What the task asks: After reading each line of the entries, give the number of lines that contain "Chorzowie" and nothing else.
##### Provided information #####
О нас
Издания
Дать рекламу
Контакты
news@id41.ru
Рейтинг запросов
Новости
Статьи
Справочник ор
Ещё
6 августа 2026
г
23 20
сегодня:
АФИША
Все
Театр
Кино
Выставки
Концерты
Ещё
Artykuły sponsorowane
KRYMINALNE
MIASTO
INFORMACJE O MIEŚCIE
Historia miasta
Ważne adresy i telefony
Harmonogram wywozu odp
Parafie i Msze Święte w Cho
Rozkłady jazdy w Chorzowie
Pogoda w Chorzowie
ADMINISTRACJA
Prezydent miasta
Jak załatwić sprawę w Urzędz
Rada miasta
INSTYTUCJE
#####
Response area: 2